Mehmet Akkaya'nın ‘Uzun Mehmet olma zamanı" başlıklı yazısı…

Bilinen toplam kömür rezervimizi, daha birkaç yıl öncesine kadar 9 milyar 600 milyon sanıyorduk. Şimdi 15 milyar 600 milyon ton olduğunu biliyoruz. Daha da artabilir.

Şimdiki rezervin 8 milyar 515 milyon 912 bin tonu EÜAŞ'a, 3 milyar 682 milyon 480 bin tonu Türkiye Kömür İşletmeleri'ne (TKİ), 358 milyon 400 bin tonu ise MTA'ya ait.

Özetle, kömür zengini sayılabiliriz. Kömür zenginiyiz ama gel gör ki, yeraltında kömürümüz, sokaklarda hıncahınç işsizimiz, girilip çalışmayı bekleyen galerilerimiz olmasına rağmen, limanlarımız yabancıların ithal kömür gemilerinin işgalinde.

 

1980 öncesinde kömür ithalatı yok denecek kadar az. 1990'lı yıllarda ithalat yıllık 10 milyon tona ulaşıyor ve giderek tırmanıyor.

2000'li yıllarda artış daha da hızlı; yüzde 100. Yıllık 20 milyon tona çıkıyor ithalat.

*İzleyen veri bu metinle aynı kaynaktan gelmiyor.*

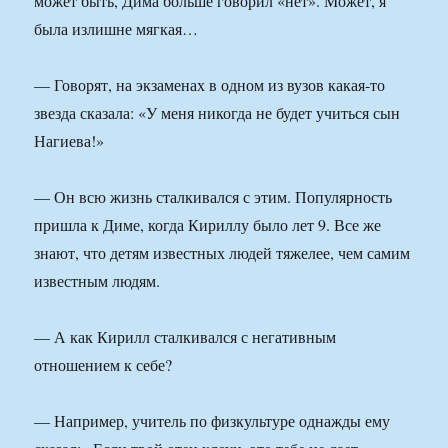
может быть, Дима больше говорил «нет». Может, я
была излишне мягкая…
— Говорят, на экзаменах в одном из вузов какая-то
звезда сказала: «У меня никогда не будет учиться сын
Нагиева!»
— Он всю жизнь сталкивался с этим. Популярность
пришла к Диме, когда Кириллу было лет 9. Все же
знают, что детям известных людей тяжелее, чем самим
известным людям.
— А как Кирилл сталкивался с негативным
отношением к себе?
— Например, учитель по физкультуре однажды ему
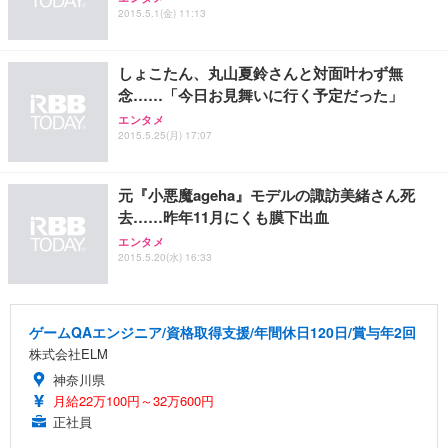
2015.5.1(金) 11:13
しょこたん、丸山夏鈴さんと対面叶わず無
念……「今日お見舞いに行く予定だった」
エンタメ
2015.5.25(月) 17:07
元『小悪魔ageha』モデルの諏訪美緒さん死
去……昨年11月にくも膜下出血
エンタメ
2015.5.20(水) 16:33
ゲームQAエンジニア/資格取得支援/年間休日120日/賞与年2回
株式会社ELM
神奈川県
月給22万100円～32万600円
正社員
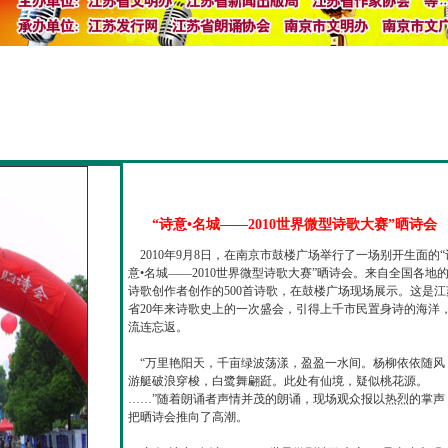
“诗意•名城——2010世界微型诗歌大赛”晒诗会
2010年9月8日，在南京市鼓楼广场举行了一场别开生面的“
意•名城——2010世界微型诗歌大赛”晒诗会。来自全国各地
诗歌创作者创作的500首诗歌，在鼓楼广场现场展示。这是江
省20年来诗歌史上的一次盛会，引得上千市民置身诗的海洋
流连忘返。
“万里艳阳天，千亩绿波荡漾，盈盈一水间。杨柳依依随风
游艇破浪穿梭，白鹭舞翩跹。此处有仙境，疑似桃花源。
……”随着朗诵者声情并茂的朗诵，现场观众报以热烈的掌声
把晒诗会推向了高潮。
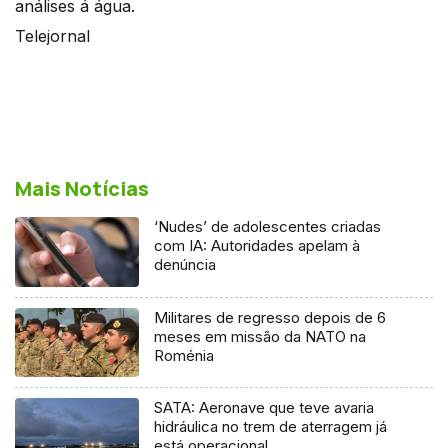
análises á água.
Telejornal
Mais Notícias
‘Nudes’ de adolescentes criadas
com IA: Autoridades apelam à
denúncia
Militares de regresso depois de 6
meses em missão da NATO na
Roménia
SATA: Aeronave que teve avaria
hidráulica no trem de aterragem já
está operacional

AKP döneminde, 2004-2014 arasındaki on yılda ithalat artışı, daha da büyük. Rakamlar şöyle; 2012'de 29,6, 2013'te 27,2, 2014'te 30,2, 2015 yılında ise 34 milyon ton.

KÖMÜR DİYARINDA İTHAL KÖMÜR İŞGALİ

Kömür diyarı Zonguldak'ta bilinen taşkömürü rezervi 1 milyar 521 milyon ton. Bunun anlamı şu ki, bugünkü ihtiyaca göre, en az 100 yıl yetecek kadar kömür. Oysa işbirlikçi hükümetler, ithal kömüre yer açmak için, Zonguldak'ı, kömür üretimini ve işçiliği körelttiler.

TTK'nın üretim kapasitesi 5 milyon ton. Oysa 1960'tan buyana, sadece 1967 ve 1974'de kapasitenin tamamına yakın üretim yapıldı. 1973'ten itibaren ise, kömür üretiminin hızla ve sürekli düşürüldüğünü görüyoruz. Sebebini, 1973 yılındaki ilk taşkömürü ithalatından anlıyoruz. Küçük bir miktardır o zaman. 16 bin ton. Ama bu, devenin kafasını deliğe sokması misalidir. "Kafamı bir sokarsam, nasıl olsa gövdemi de geçiririm" dermiş deve. Öyle de olmuş. Açmışlar ithalat kapılarını, düşürmüşler ocaklardaki işçi sayısını, düşürmüşler yerli üretimi.

Reklamdan sonra devam ediyor

1980'de TTK ocaklarında 42 bin işçi çalışıyordu, 4 milyon tona yakın da üretim yapılıyordu. 2016'da işçi sayısını 9 bin 165'e, üretimi ise 994 bin 714 tona düşürdüler. 2017'de işçi sayısı daha da düştü; 7 bin 818.

1973'te başlatılan ithalat, 10 yıla varmadan 1 milyon 500 bin tona çıktı. Sonraki artış şöyle:

2007'de 2 milyon 509 bin 250 ton; 2008'de 2 milyon 298 bin 583 ton; 2009'da 2 milyon 100 bin 207 ton; 2011'de 3 milyon 547 bin 848 ton; 2012'de 4 milyon 557 bin 421 ton.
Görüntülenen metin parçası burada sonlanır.